Analysis: Netanyahu escapes legal heat at home by going abroad

Does the timing of the prime minister's trip to Latin America work a little too well in his favor?

Benjamin and Sara Netanyahu in Argentina  (photo credit: AVI OHAYON - GPO)
Benjamin and Sara Netanyahu in Argentina
(photo credit: AVI OHAYON - GPO)
BUENOS AIRES – The manner in which Prime Minister Benjamin Netanyahu met the press on the tarmac at Ben-Gurion Airport before boarding his plane with his wife, Sara, late Sunday evening on the way to a 10-day visit to Latin America and New York seems to have set the overall tone of the trip.
Netanyahu wanted to focus on the historic nature of this the first visit by a sitting Israeli prime minister to Latin America; the press wanted to ask Sara about the possible indictment against her.
Netanyahu wanted to focus on the speech he will be giving next week at the UN General Assembly in New York and yet another meeting (his third this year) with US President Donald Trump; the press was interested in his thoughts about his son Yair’s controversial Facebook post about George Soros and Ehud Barak.
The prime minister, as he did earlier in the day before the weekly cabinet meeting, deflected this line of questioning by saying, “This is not a press conference.”
As the police investigations into a number of “affairs” involving Netanyahu and some of his close associates continue to mount, this trip to Argentina, Colombia, Mexico and the US affords him the opportunity to shift the focus – at least for a week – on his strengths: upgrading Israel’s diplomatic relations with numerous countries around the world and highlighting his strong relationship with Trump.
Prime Minister Benjamin Netanyahu and his wife, Sara Netanyahu en route to South America, September 10, 2017. (Avi Ohayon/GPO)
Prime Minister Benjamin Netanyahu and his wife, Sara Netanyahu en route to South America, September 10, 2017. (Avi Ohayon/GPO)
“I look forward to my meeting with President Trump, my friend, in New York,” he said.
This is where Netanyahu wants the media focus, and over the next 10-days he will work to generate diplomatic news – doing what he does best: meeting statesmen, delivering speeches in which he articulately defends Israel.
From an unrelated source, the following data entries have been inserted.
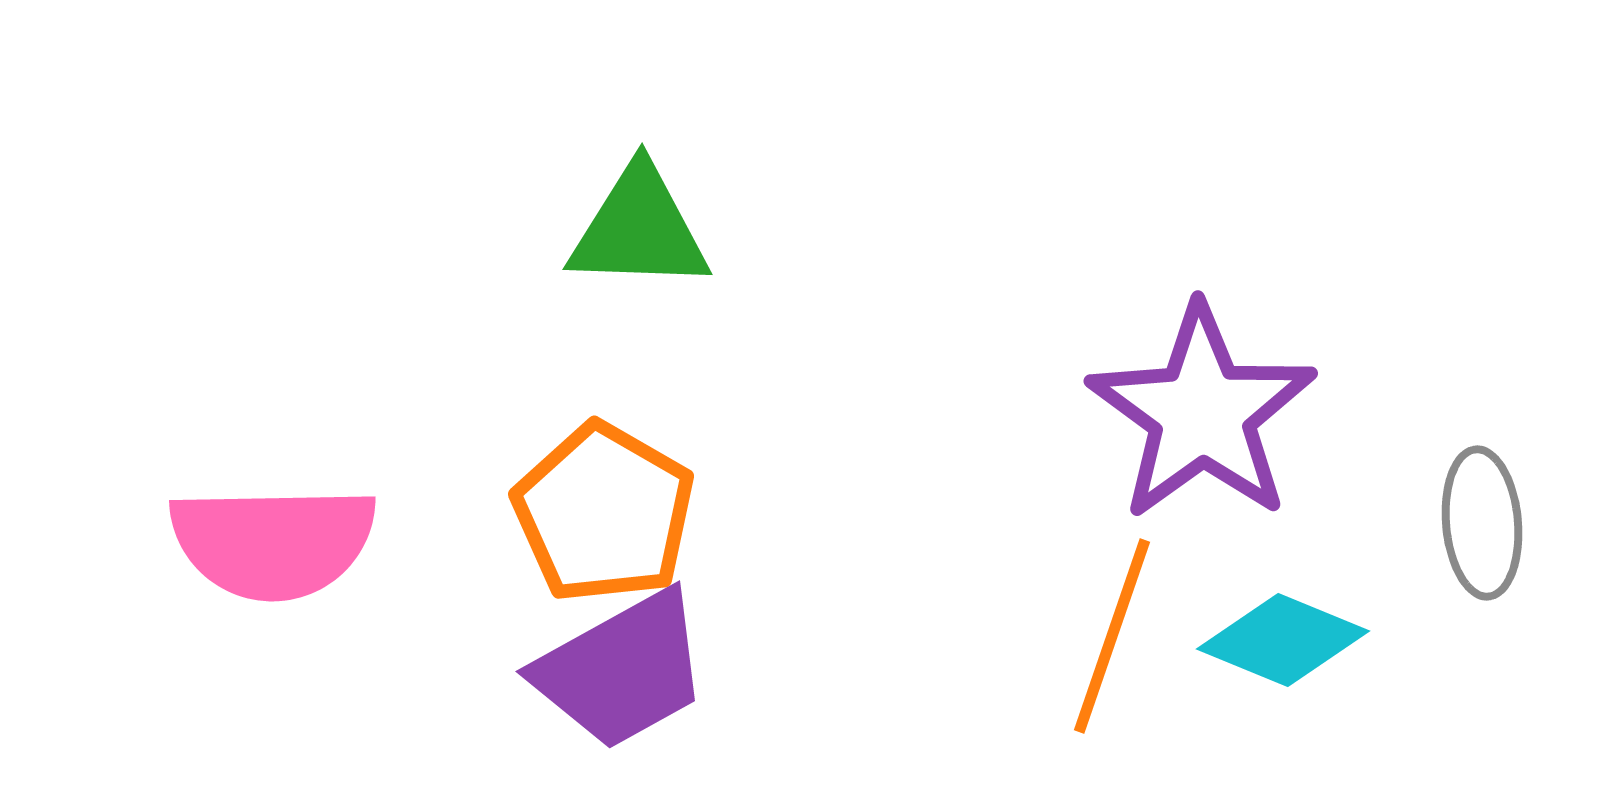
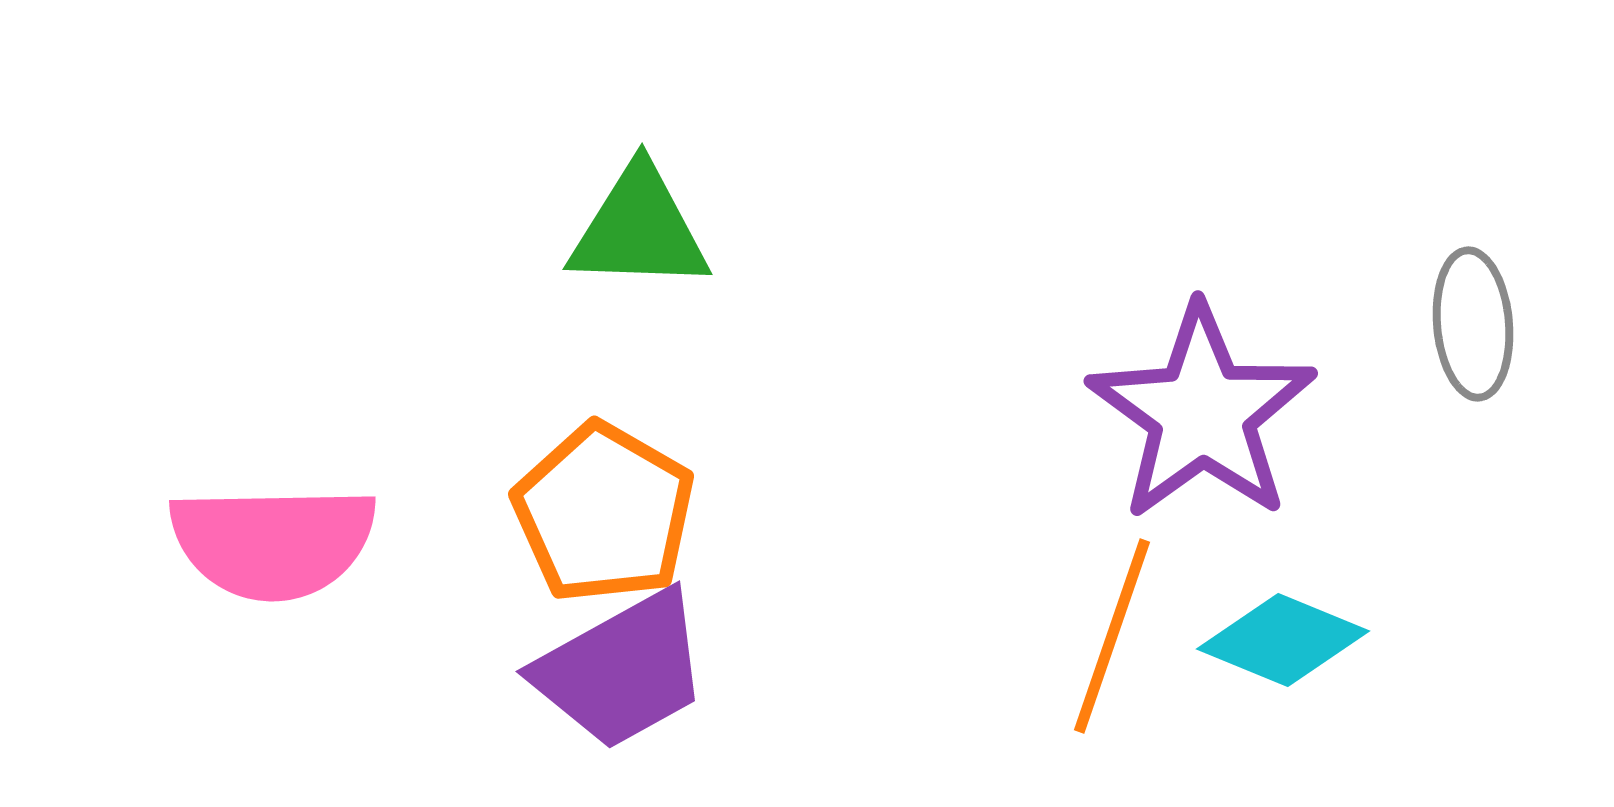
gray ellipse: moved 9 px left, 199 px up
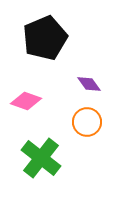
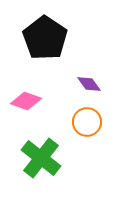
black pentagon: rotated 15 degrees counterclockwise
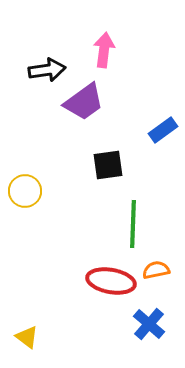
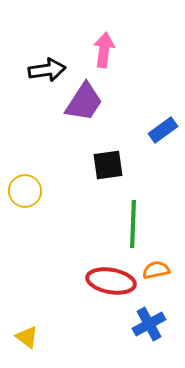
purple trapezoid: rotated 21 degrees counterclockwise
blue cross: rotated 20 degrees clockwise
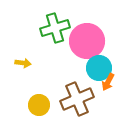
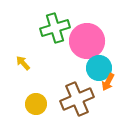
yellow arrow: rotated 140 degrees counterclockwise
yellow circle: moved 3 px left, 1 px up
This is what he wants the Israeli public to see and to remember.
Cynics will say that this trip is a low-grade version of US President Richard Nixon’s historic visit to Israel and Saudi Arabia in 1974 as Watergate swirled around him. They will say this trip is little more than an exercise in diverting attention: moving the focus off the premier’s domestic problems and onto his strengths. But that is a woeful over-simplification.
Netanyahu has gone to address the UN every year but one since becoming prime minister for the second time in 2009. And this trip to Latin America has been in the works for months, following up on other ground-breaking trips he has made over the last two years to Africa, Asia and Australia.
No, the purpose of this trip is not to divert attention. Nevertheless, if that is one of its outcomes, Netanyahu will return home smiling broadly. With his domestic woes mounting, the prime minister’s problem is that this trip cannot continue even longer.